In January 2025, new Israeli laws barred Unrwa from operating in Israel and the occupied territories. By then, the archives were secure. In Amman, a new phase began. More than fifty Unrwa staff worked in a crowded basement, funded primarily by Luxembourg, scanning by hand the postcard-sized original registration documents and millions of other items. Nearly 30 million documents have now been digitized. The agency aims eventually to provide every Palestinian refugee with their family tree and supporting documents, as well as maps showing patterns of displacement in 1948. Historians describe the archives as vital to understanding Palestinian national history—a stateless people's only unified record. The full digitization effort could take another two years. But at least, as one scholar put it, the archives are now out of Palestine and protected.
Citas Notables
Their destruction would have been catastrophic. If there is ever a just and durable solution to this conflict, then this is the only evidence people can use to show there were once Palestinians living in a particular place.— Roger Hearn, senior Unrwa official overseeing the operation
If anyone was stopped at the border, they just said they were carrying paperwork. There was mountains of documents to take out. Everyone was carrying stuff with them.— Sam Rose, acting director of Unrwa affairs in Gaza
La Conversación del Hearth Otra perspectiva de la historia
Why did this operation need to be secret? Couldn't Unrwa just ask Israel for permission to move the documents?
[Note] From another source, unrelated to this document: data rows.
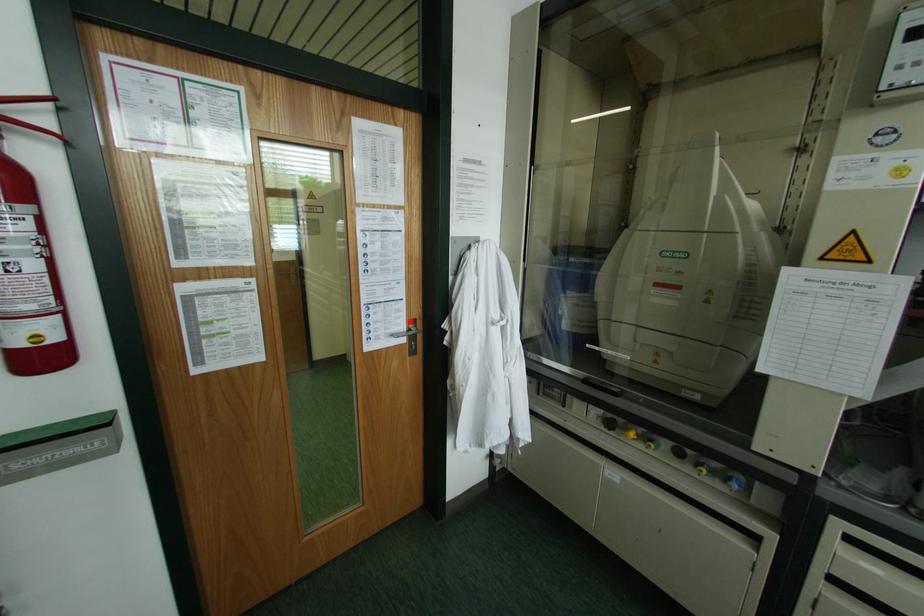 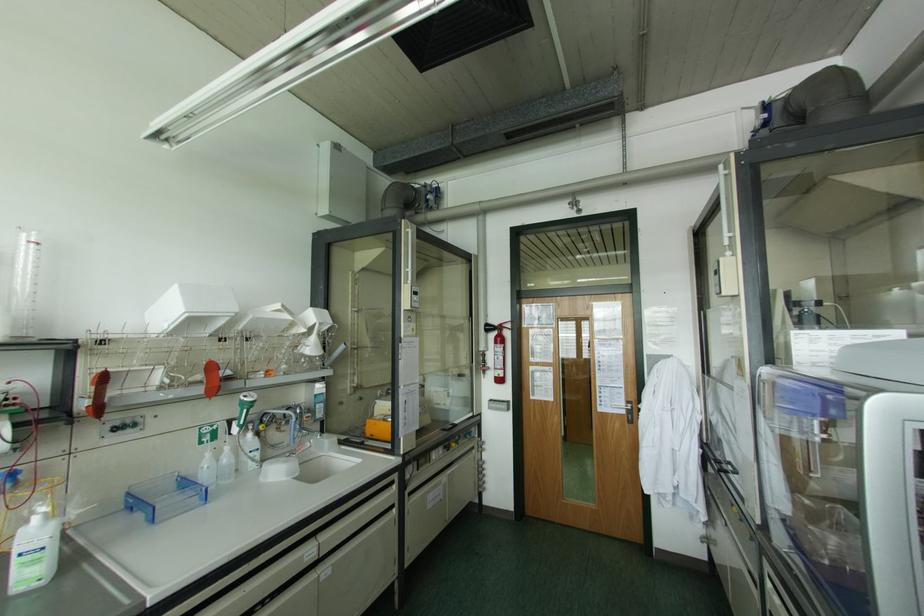 The point at the highlighted location is marked in the first image. Where is the corresponding point in the second image?

(626, 400) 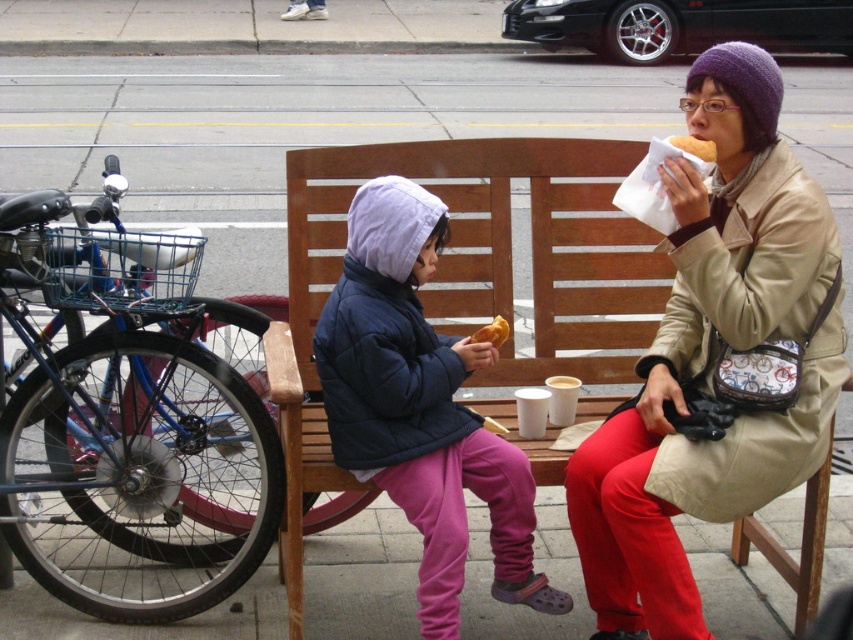 Does wooden bench at center have a larger size compared to golden bread at center?

Indeed, wooden bench at center has a larger size compared to golden bread at center.

Identify the location of wooden bench at center. Image resolution: width=853 pixels, height=640 pixels. (466, 278).

Can you confirm if matte blue jacket at center is taller than golden bread at center?

Yes, matte blue jacket at center is taller than golden bread at center.

Is matte blue jacket at center further to the viewer compared to golden bread at center?

No, matte blue jacket at center is closer to the viewer.

Measure the distance between point [486,490] and camera.

A distance of 3.02 meters exists between point [486,490] and camera.

This screenshot has width=853, height=640. Find the location of `matte blue jacket at center`. matte blue jacket at center is located at coordinates (421, 406).

Can you confirm if matte blue jacket at center is positioned to the right of golden bread at upper center?

In fact, matte blue jacket at center is to the left of golden bread at upper center.

At what (x,y) coordinates should I click in order to perform the action: click on matte blue jacket at center. Please return your answer as a coordinate pair (x, y). The width and height of the screenshot is (853, 640). Looking at the image, I should click on (421, 406). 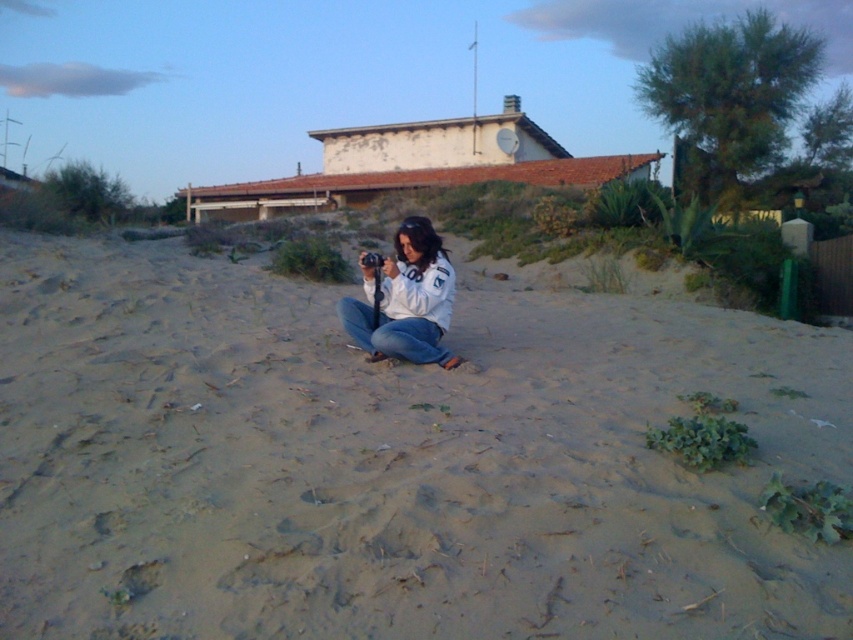 You are a photographer trying to capture a closeup of the white matte jacket at center. Since the sandy beige sand at center is in the way, can you tell me if you need to move the sand or the jacket to get the shot?

The sandy beige sand at center is larger in size than the white matte jacket at center, so you would need to move the sand out of the way to get a clear closeup of the jacket.

You are a photographer trying to capture a clear shot of the white matte jacket at center. However, the sandy beige sand at center is blocking part of the jacket. Can you adjust your position to avoid the sand blocking the jacket?

The sandy beige sand at center is positioned under the white matte jacket at center, so moving the camera slightly upward or forward could help avoid the sand blocking the jacket.

You are standing at the origin of the coordinate system in the beach scene. There are two points marked in the image. Which point is closer to you, point (816,353) or point (402,300)?

Point (402,300) is closer to you because it is in front of point (816,353). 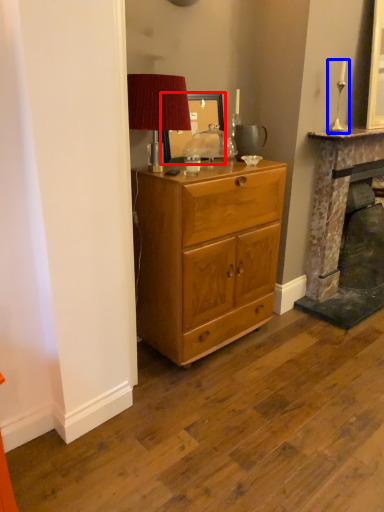 Question: Among these objects, which one is farthest to the camera, picture frame (highlighted by a red box) or candle holder (highlighted by a blue box)?

Choices:
 (A) picture frame
 (B) candle holder

Answer: (B)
Because Unrwa officials believed Israel would seize them or block their removal entirely. They had precedent—in 1982, Israel removed PLO archives from Beirut. With Gaza under blockade and Israel actively campaigning to expel Unrwa, the agency couldn't risk asking.
So staff members were essentially smuggling their own institutional records.
Yes, but framed as carrying paperwork. People with international passports moved the documents in pieces, in unmarked envelopes, over months. It was the only way to get them out without triggering confiscation.
What makes these documents so valuable that they're worth this kind of risk?
They're the only evidence that Palestinians lived in specific places, owned specific properties, had specific family histories before 1948. Without them, that entire record disappears. For a stateless people, that's existential.
The article mentions 750,000 Palestinians were displaced. Are these documents proof of that?
They're the primary evidence—original registration cards, birth certificates, property records, testimonies of where people came from and what they lost. They document the displacement as it happened, not as it's remembered or disputed decades later.
How long will it take to make all of this accessible to Palestinians?
They've digitized nearly 30 million documents already, but the full project could take another two years. The goal is to eventually give every Palestinian refugee their family tree and supporting documents, plus maps showing displacement patterns.
And if this operation had failed? If the documents had been destroyed?
Everything would have been gone—both the originals and the digital copies. There was a period when Unrwa's servers were under constant cyber-attack. The organization genuinely feared losing both versions simultaneously.